Zhang brings power and restraint to Jordan Hall
For pianists, repertoire choice is at least partial self-advertisement, and Haochen Zhang’s program for his Friday Celebrity Series recital at Jordan Hall signaled poetic temperament as much as technical prowess. The first half, after all, was devoted to all four Ballades of Frédéric Chopin — hard to play, harder to elucidate. Zhang opened the G-minor first Ballade in unusually ruminative territory, the 6/4 theme played as a slow, searching waltz — which then gave way to torrents of impetuous momentum. That was the pattern for the rest of the Ballades as well: all-or-nothing drama, long-breathed melodies given intricate, sometimes quirky line readings, offset by carefully rationed doses of precise, headlong daring.
Zhang (the youngest-ever first-prize medalist at the Van Cliburn International Piano Competition, winning last year at 19) has a distinctive tone — a clean-edged, weighted brightness — that he maintains with consummate consistency across a wide dynamic range. Instead of a varied palette, the effect is rather of a single, malleable, almost palpable mass of sound, dialed up or down as the phrase demands. Zhang balanced it with a remarkably sure sense of pacing and a canny use of quiet and silence, setting the table for his bursts of virtuosity.
He was at his best when sound and timing were in moment-to-moment play, restrained stretches of music suddenly turning on a dime. The first and fourth Ballades were particularly rich playgrounds for such audacious intimacy and outburst; the middle two were slightly more distant and formal. The same dichotomy could be felt in the Opus 118 Klavierstücke of Johannes Brahms. The playing was never less than assured, but Zhang’s universal tone was sometimes prosaic: Brahms’s late-period meditations sounded almost too sure of themselves. But in those pieces when Zhang’s controlled touch and dramatic conservation of pace and power could take precedence — the famous A-major Intermezzo, the mercurial G-minor Ballade, the enigmatic E-flat-minor finale — the result was high-polish eloquence.
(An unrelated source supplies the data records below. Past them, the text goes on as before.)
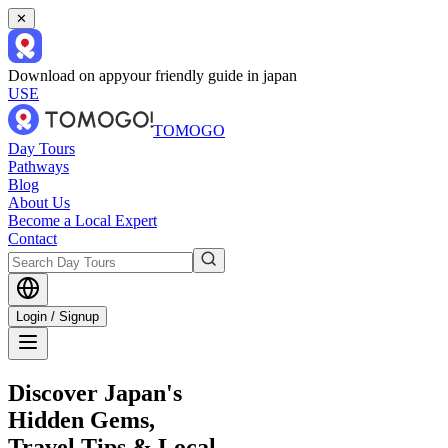
✕
Download on app
your friendly guide in japan
USE
TOMOGO
Day Tours
Pathways
Blog
About Us
Become a Local Expert
Contact
Login / Signup
Discover Japan's
Hidden Gems,
Travel Tips & Local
Zhang closed with a connoisseur’s showpiece, Alberto Ginastera’s Piano Sonata No. 1, Chopinesque textures reworked into a modernist, pealing bacchanal of Latin rhythms. Zhang dispatched it with flair; the holy trinity of piano competitions — speed, brawn, accuracy — was dazzlingly in evidence. But his encores immediately turned back inward: Robert Schumann’s familiar “Träumerei,’’ and an especially sensitive reading of Chopin’s posthumously published C-sharp-minor Nocturne. Zhang is a pianist with ample reserves of power whose imagination seems nonetheless most kindled by subtle delicacy.